Nice! Also check ADR reports per year for both. Very revealing as well. Its getting late, otherwise I would have made a tiled image of all four ...
Clicking the arrows breaks the results down further also.
Yeah there is so much more here, have to continue tomorrow, but thanks for pointing out Ivermectin - good find.
Search “ influenza vaccine“, “pertussis vaccine“ and any other vaccine given to children for decades compared to a vaccine that is barely a year old. I use the word “vaccine” lightly I do not think the current COVID-19 jab is a vaccine, there are obvious other agendas at play, but you have to use that word when doing the search.
"Influenza vaccine" shows up as more risky than "Ivermectin" or "HCQ", but is still more safer than "Covid-19 vaccine".

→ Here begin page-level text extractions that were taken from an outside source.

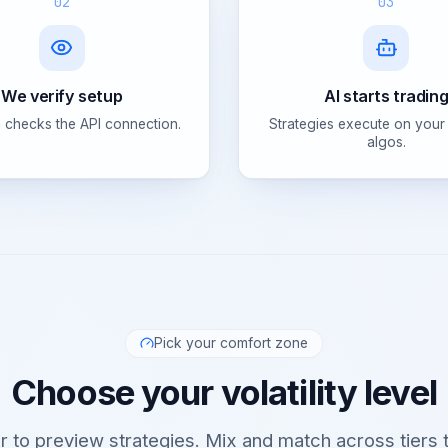
02
03
We verify setup
AI starts tradin
 checks the API connection.
Strategies execute on your
algos.
Pick your comfort zone
Choose your volatility level
er to preview strategies. Mix and match across tiers t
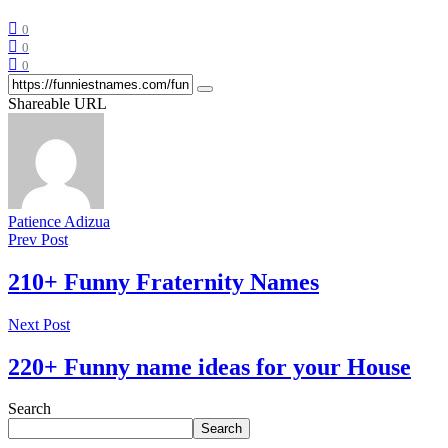
0
0
0
Shareable URL
Patience Adizua
Prev Post
210+ Funny Fraternity Names
Next Post
220+ Funny name ideas for your House
Search
Search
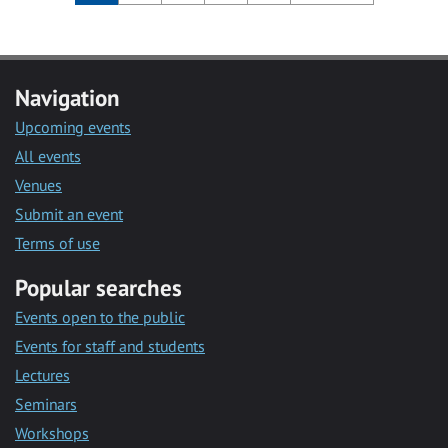
Navigation
Upcoming events
All events
Venues
Submit an event
Terms of use
Popular searches
Events open to the public
Events for staff and students
Lectures
Seminars
Workshops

Which one is the really bad one? Regeneron or Remdeisvir? I get those two confused.
Remdesivir is the bad one. Regeneron is what Trump took.
Regeneron is a brand name for monoclonal antibodies. Very helpful for tx of the China virus.
Remdesivir. Causes kidney failure.
https://www.metajournal.com/articles/1223992/remdesivir-acute-renal-failure-potential-safety-signal-disproportionality
Watch this: https://www.bitchute.com/video/BKBpP5blJ21B/
I wouldn't risk taking Remdesivir, even though the numbers in this database were better than Covid-19 vaccine.
Wow, quite a bit worse than the actual virus. I think I will take the virus. Runny nose, maybe lose sense of taste and smell. Take Vit C, Zinc, HCQ or IVM and be over it in a few days.
Exactly! 😎👌
Also https://openvaers.com/
VAERS is the Vaccine Adverse Event Reporting System put in place in 1990. OpenVAERS is built from the HHS data
The human genome with inherited genetic markers/ailments held in check normally, but triggered by mRNA???
This is a great resource I am sharing!
What is "social circumstances"? Unfortunately it's the unvaxxed who suffer from social circumstances as a side effect (ie getting fired).
FTFY
Hmm it's almost like injecting yourself with a mysterious fluid is dangerous.
-Ron (Australia)
If this is what they're reporting there's a 100 times more cases than that. And they still have no idea the long term effects of these So called vaccines
BuT mY COVID syMptOmS weRe sO sMoLL.
5 million reported, how many not reported?????
I don’t see “swearing like a French Canadian lumberjack” when they realize they’ve been duped as a category. Should be #1.
Do the numbers in parenthesis represent the number of instances of each reaction??